By contrast, one can make the formal/informal distinction in the NIDS-CRAM data only on the basis of the presence or absence of a written contract in the case of the employed, and on registration for VAT and/or income tax in the case of businesses. The QES is different again. Whether employment is counted depends entirely on VAT registration of the business worked for. While businesses must register for VAT if their expected annual turnover is more than R 1 million per year, they may do so if their turnover was more than R 50 000 in the preceding year. The QES sample includes only VAT registered businesses with a turnover of at least R 300 000. Employment as measured by the QES is most closely related to formal sector employment outside agriculture, but some QES employment may be regarded as informal by the QLFS, and the QES may miss some formal employment.

2. Sampling error. Statisticians make a distinction between populations and samples. If one enumerates an entire population accurately, relevant characteristics are known precisely. If a population is sampled, one obtains estimates of relevant characteristics which approximates the values of the population characteristics. A different sample would produce a different estimate. Statistical theory can be used to assess variations in estimates associated with sampling, and these variations are known as standard errors. The general rule is that the sampling errors decrease as sample size increases, though sampling error is also affected by survey design. Sample sizes vary considerably between sources of information. The NIDS-CRAM sample is the smallest. The QES and QLFS samples are considerably larger.
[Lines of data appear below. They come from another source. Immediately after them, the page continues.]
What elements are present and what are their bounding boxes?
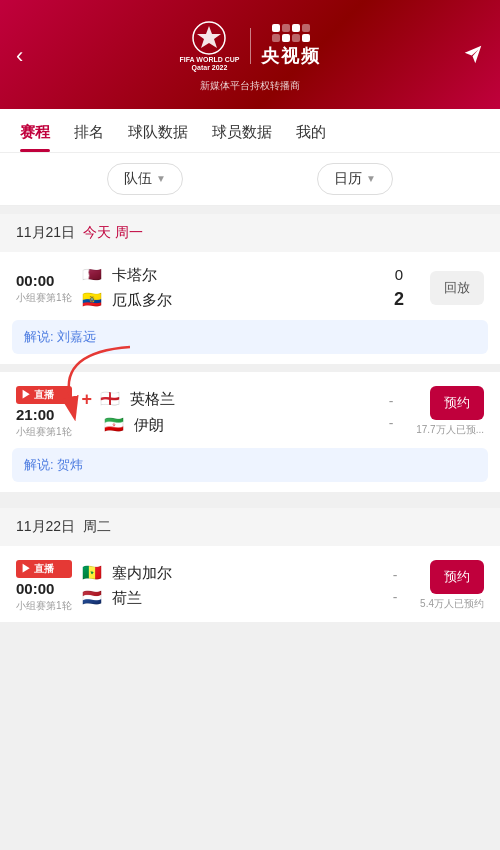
team-filter-button[interactable]: 队伍 ▼: [107, 163, 183, 195]
calendar-filter-arrow: ▼: [366, 173, 376, 184]
tab-schedule[interactable]: 赛程: [8, 109, 62, 152]
flag-netherlands: 🇳🇱: [82, 590, 104, 606]
date-section-nov21: 11月21日 今天 周一 00:00 小组赛第1轮 🇶🇦 卡塔尔 🇪🇨 厄瓜多尔…: [0, 214, 500, 500]
match-card-england-iran: ▶ 直播 21:00 小组赛第1轮 + 🏴󠁧󠁢󠁥󠁮󠁧󠁿 英格兰 🇮🇷 伊朗 -: [0, 372, 500, 500]
filters-row: 队伍 ▼ 日历 ▼: [0, 153, 500, 206]
live-badge: ▶ 直播: [16, 386, 72, 404]
score-col-2: - -: [376, 393, 406, 431]
commentator-text-1: 解说: 刘嘉远: [24, 329, 96, 344]
match-round-3: 小组赛第1轮: [16, 599, 72, 612]
cctv-logo: 央视频: [261, 24, 321, 68]
calendar-filter-button[interactable]: 日历 ▼: [317, 163, 393, 195]
team-row-iran: 🇮🇷 伊朗: [82, 416, 367, 435]
fifa-logo: FIFA WORLD CUP Qatar 2022: [179, 20, 239, 73]
team-name-netherlands: 荷兰: [112, 589, 142, 608]
replay-button[interactable]: 回放: [430, 271, 484, 305]
match-round-1: 小组赛第1轮: [16, 291, 72, 304]
date-header-nov21: 11月21日 今天 周一: [0, 214, 500, 252]
team-name-iran: 伊朗: [134, 416, 164, 435]
live-time-wrapper: ▶ 直播 21:00: [16, 386, 72, 423]
flag-england: 🏴󠁧󠁢󠁥󠁮󠁧󠁿: [100, 391, 122, 407]
score-col-3: - -: [380, 567, 410, 605]
match-time-3: 00:00: [16, 580, 72, 597]
match-time-1: 00:00: [16, 272, 72, 289]
dot-5: [272, 34, 280, 42]
flag-qatar: 🇶🇦: [82, 267, 104, 283]
date-label-nov22: 11月22日: [16, 518, 75, 534]
score-ecuador: 2: [394, 289, 404, 310]
match-row-england-iran: ▶ 直播 21:00 小组赛第1轮 + 🏴󠁧󠁢󠁥󠁮󠁧󠁿 英格兰 🇮🇷 伊朗 -: [0, 372, 500, 448]
dot-8: [302, 34, 310, 42]
book-count-senegal-netherlands: 5.4万人已预约: [420, 597, 484, 611]
tabs-row: 赛程 排名 球队数据 球员数据 我的: [8, 109, 492, 152]
teams-col-1: 🇶🇦 卡塔尔 🇪🇨 厄瓜多尔: [82, 266, 374, 310]
team-filter-arrow: ▼: [156, 173, 166, 184]
svg-marker-1: [197, 26, 221, 48]
team-row-england: + 🏴󠁧󠁢󠁥󠁮󠁧󠁿 英格兰: [82, 389, 367, 410]
dot-1: [272, 24, 280, 32]
match-round-2: 小组赛第1轮: [16, 425, 72, 438]
fifa-text: FIFA WORLD CUP Qatar 2022: [179, 56, 239, 73]
back-button[interactable]: ‹: [16, 43, 48, 69]
commentator-bar-1: 解说: 刘嘉远: [12, 320, 488, 354]
commentator-bar-2: 解说: 贺炜: [12, 448, 488, 482]
score-col-1: 0 2: [384, 266, 414, 310]
action-col-3: 预约 5.4万人已预约: [420, 560, 484, 611]
cctv-name-text: 央视频: [261, 44, 321, 68]
team-row-ecuador: 🇪🇨 厄瓜多尔: [82, 291, 374, 310]
score-dash-netherlands: -: [393, 589, 398, 605]
action-col-2: 预约 17.7万人已预...: [416, 386, 484, 437]
flag-ecuador: 🇪🇨: [82, 292, 104, 308]
today-label: 今天 周一: [83, 224, 143, 240]
header: ‹ FIFA WORLD CUP Qatar 2022: [0, 0, 500, 109]
dot-2: [282, 24, 290, 32]
score-dash-iran: -: [389, 415, 394, 431]
dot-6: [282, 34, 290, 42]
weekday-nov22: 周二: [83, 518, 111, 534]
header-logo: FIFA WORLD CUP Qatar 2022 央视频: [179, 20, 320, 93]
dot-7: [292, 34, 300, 42]
match-card-senegal-netherlands: ▶ 直播 00:00 小组赛第1轮 🇸🇳 塞内加尔 🇳🇱 荷兰 - -: [0, 546, 500, 630]
tab-mine[interactable]: 我的: [284, 109, 338, 152]
match-row-senegal-netherlands: ▶ 直播 00:00 小组赛第1轮 🇸🇳 塞内加尔 🇳🇱 荷兰 - -: [0, 546, 500, 622]
live-time-wrapper-2: ▶ 直播 00:00: [16, 560, 72, 597]
tab-team-data[interactable]: 球队数据: [116, 109, 200, 152]
team-name-qatar: 卡塔尔: [112, 266, 157, 285]
score-dash-senegal: -: [393, 567, 398, 583]
match-time-col-3: ▶ 直播 00:00 小组赛第1轮: [16, 560, 72, 612]
commentator-text-2: 解说: 贺炜: [24, 457, 83, 472]
match-time-col-1: 00:00 小组赛第1轮: [16, 272, 72, 304]
book-button-england-iran[interactable]: 预约: [430, 386, 484, 420]
teams-col-3: 🇸🇳 塞内加尔 🇳🇱 荷兰: [82, 564, 371, 608]
book-button-senegal-netherlands[interactable]: 预约: [430, 560, 484, 594]
team-name-senegal: 塞内加尔: [112, 564, 172, 583]
tab-ranking[interactable]: 排名: [62, 109, 116, 152]
team-filter-label: 队伍: [124, 170, 152, 188]
team-row-netherlands: 🇳🇱 荷兰: [82, 589, 371, 608]
tab-player-data[interactable]: 球员数据: [200, 109, 284, 152]
calendar-filter-label: 日历: [334, 170, 362, 188]
match-time-col-2: ▶ 直播 21:00 小组赛第1轮: [16, 386, 72, 438]
date-header-nov22: 11月22日 周二: [0, 508, 500, 546]
cctv-dots-grid: [272, 24, 310, 42]
dot-3: [292, 24, 300, 32]
team-name-ecuador: 厄瓜多尔: [112, 291, 172, 310]
live-badge-2: ▶ 直播: [16, 560, 72, 578]
tabs-container: 赛程 排名 球队数据 球员数据 我的: [0, 109, 500, 153]
header-subtitle: 新媒体平台持权转播商: [200, 79, 300, 93]
flag-iran: 🇮🇷: [104, 417, 126, 433]
dot-4: [302, 24, 310, 32]
logo-divider: [250, 28, 251, 64]
score-dash-england: -: [389, 393, 394, 409]
plus-icon-england: +: [82, 389, 93, 410]
flag-senegal: 🇸🇳: [82, 565, 104, 581]
share-button[interactable]: [452, 43, 484, 70]
team-row-qatar: 🇶🇦 卡塔尔: [82, 266, 374, 285]
action-col-1: 回放: [424, 271, 484, 305]
match-card-qatar-ecuador: 00:00 小组赛第1轮 🇶🇦 卡塔尔 🇪🇨 厄瓜多尔 0 2 回放: [0, 252, 500, 372]
score-qatar: 0: [395, 266, 403, 283]
match-row-qatar-ecuador: 00:00 小组赛第1轮 🇶🇦 卡塔尔 🇪🇨 厄瓜多尔 0 2 回放: [0, 252, 500, 320]
date-label-nov21: 11月21日: [16, 224, 75, 240]
team-row-senegal: 🇸🇳 塞内加尔: [82, 564, 371, 583]
team-name-england: 英格兰: [130, 390, 175, 409]
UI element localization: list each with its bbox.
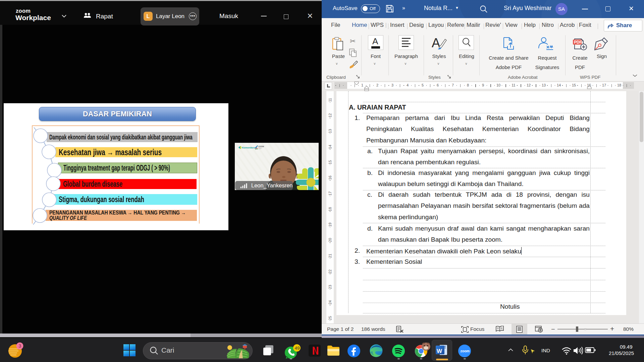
svg-text:zoom: zoom	[461, 349, 470, 353]
svg-text:PDF: PDF	[574, 40, 582, 45]
svg-text:3: 3	[19, 343, 21, 349]
svg-text:W: W	[437, 348, 442, 354]
svg-text:49: 49	[295, 346, 300, 351]
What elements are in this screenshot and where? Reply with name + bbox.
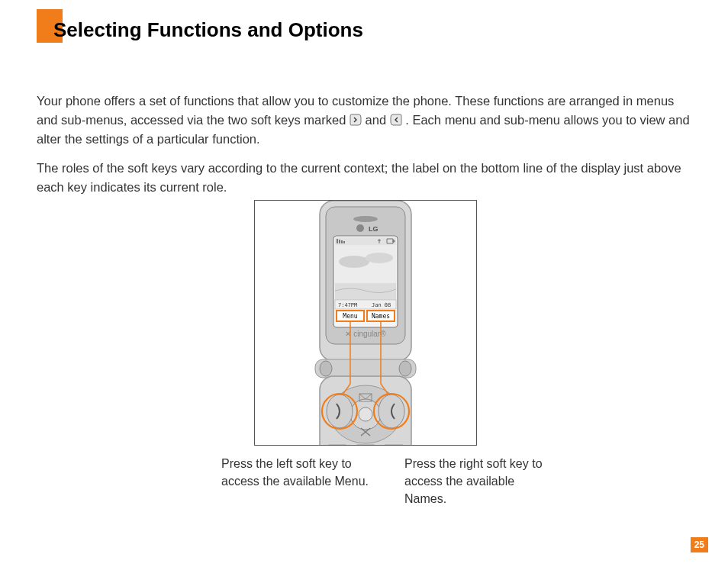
page-number: 25 <box>691 537 708 552</box>
paragraph-2: The roles of the soft keys vary accordin… <box>37 159 691 197</box>
body-text: Your phone offers a set of functions tha… <box>37 92 691 208</box>
left-softkey-icon <box>350 113 362 127</box>
right-softkey-icon <box>390 113 402 127</box>
phone-illustration: LG 7:47PM Jan 08 Menu Names ✕ cingular® <box>289 200 442 446</box>
softkey-right-label: Names <box>372 313 390 320</box>
svg-point-14 <box>320 361 332 376</box>
svg-point-2 <box>353 216 378 222</box>
date-text: Jan 08 <box>372 302 391 308</box>
svg-point-3 <box>356 224 364 232</box>
svg-rect-29 <box>326 445 349 446</box>
svg-point-7 <box>339 256 369 268</box>
page-title: Selecting Functions and Options <box>53 18 363 42</box>
carrier-text: ✕ cingular® <box>345 330 386 338</box>
phone-figure: LG 7:47PM Jan 08 Menu Names ✕ cingular® <box>254 200 477 446</box>
brand-text: LG <box>369 225 378 233</box>
paragraph-1: Your phone offers a set of functions tha… <box>37 92 691 148</box>
right-caption: Press the right soft key to access the a… <box>404 455 557 508</box>
softkey-left-label: Menu <box>343 313 357 320</box>
svg-rect-9 <box>335 283 396 300</box>
svg-rect-31 <box>382 445 405 446</box>
svg-point-19 <box>359 407 372 421</box>
svg-rect-30 <box>354 445 377 446</box>
p1-part-b: and <box>366 113 390 127</box>
left-caption: Press the left soft key to access the av… <box>221 455 374 490</box>
svg-point-15 <box>399 361 411 376</box>
time-text: 7:47PM <box>338 302 357 308</box>
svg-point-8 <box>366 253 393 263</box>
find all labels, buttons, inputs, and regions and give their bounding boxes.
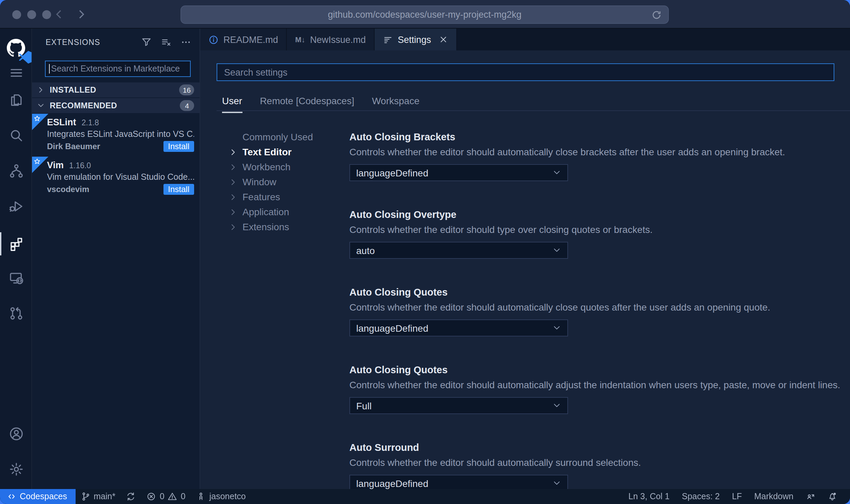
- extension-version: 2.1.8: [82, 119, 99, 127]
- toc-label: Workbench: [242, 161, 290, 172]
- close-window-button[interactable]: [12, 10, 21, 19]
- settings-search-input[interactable]: Search settings: [217, 63, 834, 81]
- activity-item-explorer[interactable]: [0, 88, 32, 112]
- status-label: main*: [94, 492, 115, 501]
- sync-icon: [126, 492, 136, 501]
- settings-editor: Search settings UserRemote [Codespaces]W…: [200, 50, 850, 489]
- toc-label: Extensions: [242, 221, 289, 232]
- active-indicator: [0, 232, 1, 255]
- toc-label: Window: [242, 176, 277, 187]
- setting-dropdown[interactable]: Full: [349, 397, 568, 414]
- extension-author: Dirk Baeumer: [47, 142, 100, 151]
- install-button[interactable]: Install: [163, 141, 194, 152]
- setting-row: Auto Closing BracketsControls whether th…: [349, 131, 843, 181]
- activity-item-settings-gear[interactable]: [0, 457, 32, 482]
- tab-strip: README.mdM↓NewIssue.mdSettings: [200, 29, 850, 50]
- window-controls: [12, 10, 51, 19]
- extension-title-row: Vim1.16.0: [47, 160, 194, 170]
- status-label: Markdown: [754, 492, 793, 501]
- clear-list-icon[interactable]: [161, 37, 172, 48]
- account-icon: [9, 426, 23, 441]
- extension-title-row: ESLint2.1.8: [47, 117, 194, 127]
- activity-item-account[interactable]: [0, 422, 32, 446]
- status-notifications[interactable]: [821, 489, 843, 504]
- status-sync[interactable]: [121, 489, 141, 504]
- status-codespaces[interactable]: Codespaces: [0, 489, 75, 504]
- toc-item-extensions[interactable]: Extensions: [229, 219, 349, 234]
- status-feedback[interactable]: [800, 489, 821, 504]
- section-recommended[interactable]: RECOMMENDED4: [32, 98, 200, 113]
- tab-newissue-md[interactable]: M↓NewIssue.md: [287, 29, 375, 50]
- activity-item-remote-explorer[interactable]: [0, 266, 32, 290]
- dropdown-value: languageDefined: [356, 478, 428, 489]
- extension-card[interactable]: ESLint2.1.8Integrates ESLint JavaScript …: [32, 114, 200, 157]
- error-icon: [147, 492, 156, 501]
- setting-dropdown[interactable]: languageDefined: [349, 164, 568, 181]
- tab-settings[interactable]: Settings: [375, 29, 457, 50]
- toc-item-text-editor[interactable]: Text Editor: [229, 144, 349, 159]
- setting-description: Controls whether the editor should type …: [349, 223, 843, 236]
- setting-description: Controls whether the editor should autom…: [349, 146, 843, 159]
- tab-readme-md[interactable]: README.md: [200, 29, 287, 50]
- reload-icon[interactable]: [651, 10, 662, 20]
- status-user[interactable]: jasonetco: [191, 489, 251, 504]
- toc-item-commonly-used[interactable]: Commonly Used: [229, 129, 349, 144]
- screen: github.com/codespaces/user-my-project-mg…: [0, 0, 850, 504]
- status-branch[interactable]: main*: [75, 489, 121, 504]
- recommended-ribbon: [32, 114, 48, 130]
- warning-icon: [168, 492, 177, 501]
- zoom-window-button[interactable]: [42, 10, 51, 19]
- activity-item-pull-requests[interactable]: [0, 301, 32, 326]
- back-icon[interactable]: [52, 7, 67, 22]
- chevron-right-icon: [37, 86, 45, 94]
- extension-meta-row: vscodevimInstall: [47, 184, 194, 195]
- tab-label: NewIssue.md: [310, 34, 366, 45]
- filter-icon[interactable]: [141, 37, 152, 48]
- extension-meta-row: Dirk BaeumerInstall: [47, 141, 194, 152]
- status-indentation[interactable]: Spaces: 2: [676, 489, 726, 504]
- chevron-down-icon: [552, 479, 561, 488]
- toc-item-workbench[interactable]: Workbench: [229, 159, 349, 174]
- feedback-icon: [806, 492, 815, 501]
- forward-icon[interactable]: [74, 7, 89, 22]
- dropdown-value: Full: [356, 400, 372, 411]
- toc-item-window[interactable]: Window: [229, 174, 349, 189]
- toc-label: Text Editor: [242, 146, 292, 157]
- files-icon: [9, 93, 23, 108]
- activity-item-search[interactable]: [0, 123, 32, 148]
- status-problems[interactable]: 00: [141, 489, 191, 504]
- setting-dropdown[interactable]: languageDefined: [349, 319, 568, 336]
- extensions-search-input[interactable]: Search Extensions in Marketplace: [45, 61, 191, 77]
- setting-dropdown[interactable]: auto: [349, 242, 568, 259]
- setting-title: Auto Closing Quotes: [349, 286, 843, 298]
- status-cursor-position[interactable]: Ln 3, Col 1: [622, 489, 676, 504]
- ellipsis-icon[interactable]: [180, 37, 191, 48]
- status-label: jasonetco: [209, 492, 246, 501]
- install-button[interactable]: Install: [163, 184, 194, 195]
- github-logo-icon: [7, 38, 25, 57]
- setting-dropdown[interactable]: languageDefined: [349, 475, 568, 489]
- activity-item-github-home[interactable]: [0, 35, 32, 60]
- toc-item-application[interactable]: Application: [229, 204, 349, 219]
- status-language-mode[interactable]: Markdown: [748, 489, 800, 504]
- extension-name: ESLint: [47, 117, 76, 127]
- address-bar[interactable]: github.com/codespaces/user-my-project-mg…: [180, 5, 669, 24]
- status-eol[interactable]: LF: [726, 489, 748, 504]
- activity-item-extensions[interactable]: [0, 232, 32, 256]
- extension-card[interactable]: Vim1.16.0Vim emulation for Visual Studio…: [32, 157, 200, 200]
- setting-title: Auto Closing Brackets: [349, 131, 843, 143]
- activity-item-source-control[interactable]: [0, 159, 32, 183]
- minimize-window-button[interactable]: [27, 10, 36, 19]
- status-label: Spaces: 2: [682, 492, 720, 501]
- chevron-right-icon: [229, 162, 238, 171]
- activity-item-menu[interactable]: [0, 61, 32, 85]
- section-installed[interactable]: INSTALLED16: [32, 82, 200, 97]
- activity-item-run-debug[interactable]: [0, 194, 32, 219]
- toc-item-features[interactable]: Features: [229, 189, 349, 204]
- status-bar-left: Codespacesmain*00jasonetco: [0, 489, 251, 504]
- extensions-search-placeholder: Search Extensions in Marketplace: [51, 64, 180, 74]
- dropdown-value: languageDefined: [356, 167, 428, 178]
- close-icon[interactable]: [439, 35, 448, 44]
- pull-request-icon: [9, 306, 23, 321]
- setting-row: Auto Closing QuotesControls whether the …: [349, 364, 843, 414]
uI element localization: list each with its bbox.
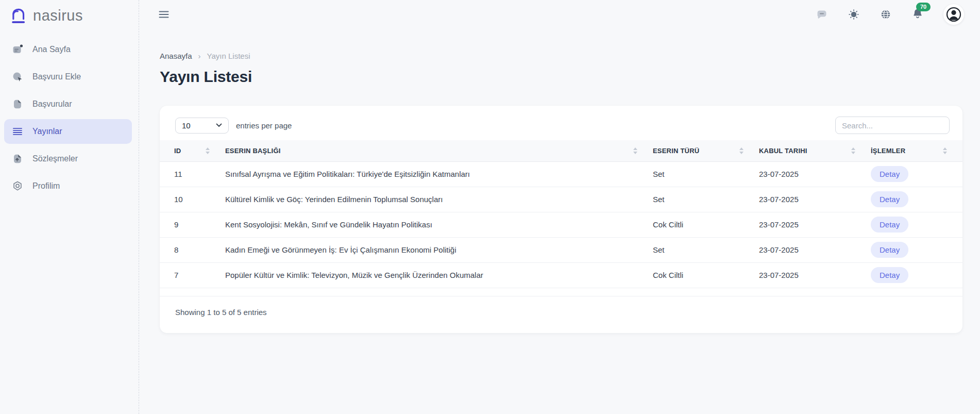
chat-icon[interactable] [816,8,828,21]
main-area: 70 Anasayfa › Yayın Listesi Yayın Lis [139,0,980,414]
table-row: 7 Popüler Kültür ve Kimlik: Televizyon, … [160,262,962,288]
sort-toggle-icon[interactable] [851,147,855,154]
breadcrumb: Anasayfa › Yayın Listesi [160,52,964,60]
detail-button[interactable]: Detay [871,217,908,233]
hamburger-menu-icon[interactable] [158,8,170,21]
table-footer-summary: Showing 1 to 5 of 5 entries [160,296,962,317]
document-icon [11,98,24,110]
column-label: KABUL TARIHI [759,147,807,155]
table-spacer-row [160,288,962,296]
topbar-actions: 70 [816,4,964,25]
sort-toggle-icon[interactable] [633,147,637,154]
sort-toggle-icon[interactable] [206,147,210,154]
column-label: ESERIN BAŞLIĞI [225,147,281,155]
brand-logo[interactable]: nasirus [0,4,139,27]
cell-id: 11 [160,161,225,187]
table-row: 9 Kent Sosyolojisi: Mekân, Sınıf ve Günd… [160,212,962,237]
table-row: 10 Kültürel Kimlik ve Göç: Yerinden Edil… [160,187,962,212]
sidebar-item-label: Ana Sayfa [32,45,71,54]
cell-id: 10 [160,187,225,212]
column-header-eserin-turu[interactable]: ESERIN TÜRÜ [653,140,759,161]
publications-table: ID ESERIN BAŞLIĞI ESERIN TÜRÜ [160,140,962,296]
column-header-eserin-basligi[interactable]: ESERIN BAŞLIĞI [225,140,653,161]
sidebar-nav: Ana Sayfa Başvuru Ekle Başvurular [0,37,139,198]
entries-per-page-label: entries per page [236,121,292,130]
sidebar-item-label: Başvuru Ekle [32,72,81,81]
detail-button[interactable]: Detay [871,191,908,207]
cell-date: 23-07-2025 [759,262,871,288]
cell-date: 23-07-2025 [759,237,871,262]
notification-count-badge: 70 [916,3,931,11]
cell-date: 23-07-2025 [759,212,871,237]
column-header-islemler[interactable]: İŞLEMLER [871,140,962,161]
circle-cursor-icon [11,71,24,83]
sidebar-item-sozlesmeler[interactable]: Sözleşmeler [4,146,132,171]
cell-title: Kent Sosyolojisi: Mekân, Sınıf ve Gündel… [225,212,653,237]
cell-title: Popüler Kültür ve Kimlik: Televizyon, Mü… [225,262,653,288]
detail-button[interactable]: Detay [871,267,908,283]
column-label: İŞLEMLER [871,147,905,155]
column-label: ESERIN TÜRÜ [653,147,699,155]
cell-date: 23-07-2025 [759,187,871,212]
cell-date: 23-07-2025 [759,161,871,187]
cell-type: Set [653,161,759,187]
chevron-down-icon [216,123,222,127]
nasirus-logo-icon [9,6,28,25]
search-input[interactable] [835,117,950,134]
person-icon [945,6,962,23]
sidebar-item-basvurular[interactable]: Başvurular [4,92,132,117]
sort-toggle-icon[interactable] [739,147,744,154]
sort-toggle-icon[interactable] [943,147,947,154]
sidebar: nasirus Ana Sayfa Başvuru Ekle [0,0,139,414]
detail-button[interactable]: Detay [871,242,908,258]
sidebar-item-label: Başvurular [32,100,72,109]
column-label: ID [174,147,181,155]
sidebar-item-yayinlar[interactable]: Yayınlar [4,119,132,144]
sidebar-item-label: Yayınlar [32,127,62,136]
brand-name: nasirus [33,7,83,24]
list-lines-icon [11,125,24,138]
cell-title: Sınıfsal Ayrışma ve Eğitim Politikaları:… [225,161,653,187]
cell-type: Cok Ciltli [653,262,759,288]
sidebar-item-basvuru-ekle[interactable]: Başvuru Ekle [4,64,132,89]
breadcrumb-home-link[interactable]: Anasayfa [160,52,192,60]
cell-type: Cok Ciltli [653,212,759,237]
sidebar-item-ana-sayfa[interactable]: Ana Sayfa [4,37,132,62]
table-controls: 10 entries per page [160,106,962,134]
note-icon [11,43,24,56]
column-header-id[interactable]: ID [160,140,225,161]
table-row: 8 Kadın Emeği ve Görünmeyen İş: Ev İçi Ç… [160,237,962,262]
publications-card: 10 entries per page ID [160,106,962,333]
user-avatar[interactable] [943,4,964,25]
topbar: 70 [139,0,980,29]
cell-title: Kadın Emeği ve Görünmeyen İş: Ev İçi Çal… [225,237,653,262]
cell-id: 9 [160,212,225,237]
breadcrumb-current: Yayın Listesi [207,52,250,60]
page-size-value: 10 [182,121,191,130]
theme-sun-icon[interactable] [848,8,860,21]
cell-id: 7 [160,262,225,288]
cell-id: 8 [160,237,225,262]
cell-type: Set [653,237,759,262]
hexagon-profile-icon [11,180,24,192]
column-header-kabul-tarihi[interactable]: KABUL TARIHI [759,140,871,161]
cell-title: Kültürel Kimlik ve Göç: Yerinden Edilmen… [225,187,653,212]
page-title: Yayın Listesi [160,68,964,86]
page-size-select[interactable]: 10 [175,118,229,134]
sidebar-item-label: Profilim [32,181,60,191]
breadcrumb-separator: › [198,52,201,60]
detail-button[interactable]: Detay [871,166,908,182]
notifications-button[interactable]: 70 [911,7,924,22]
language-globe-icon[interactable] [880,8,892,21]
document-upload-icon [11,153,24,165]
app-root: nasirus Ana Sayfa Başvuru Ekle [0,0,980,414]
sidebar-item-label: Sözleşmeler [32,154,78,163]
page-content: Anasayfa › Yayın Listesi Yayın Listesi 1… [139,52,980,333]
table-row: 11 Sınıfsal Ayrışma ve Eğitim Politikala… [160,161,962,187]
table-header-row: ID ESERIN BAŞLIĞI ESERIN TÜRÜ [160,140,962,161]
cell-type: Set [653,187,759,212]
sidebar-item-profilim[interactable]: Profilim [4,174,132,198]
Statistics South Africa publishes sampling errors of some of their estimates from both the QES and the QLFS.

Sampling error can show up in unexpected places. One does not generally associate it with the national accounts but, insofar as its estimates are based on sample surveys, sampling error is present. Monthly production statistics are also obtained from surveys.

3. Non-sampling error. This is the hardest to assess but crucial, because it may introduce bias into results. Sample design generally avoids bias. That is to say that, although estimates have a degree of uncertainty, the upside and downside risk of deviations from population values are the same. Bias means that estimates are systematically higher or lower than population values. Three factors may introduce bias. The first is a low response rate, the proportion of selected units which actually provide information. Bias enters the picture when responsiveness is correlated with the characteristics being measured. The NIDS-CRAM Survey had the lowest response rate. There was also marked drop in the response rate in the QLFS in the second quarter and much smaller one in the QES. The second is a poorly designed questionnaire, especially when it comes to sensitive questions, leading to concealment of the truth by respondents. The third is poor quality field work, which may arise from poor training of enumerators or inadequate control with the result that enumerators fail to find the respondent units identified by the sample design, or simply fabricate information instead of gathering it.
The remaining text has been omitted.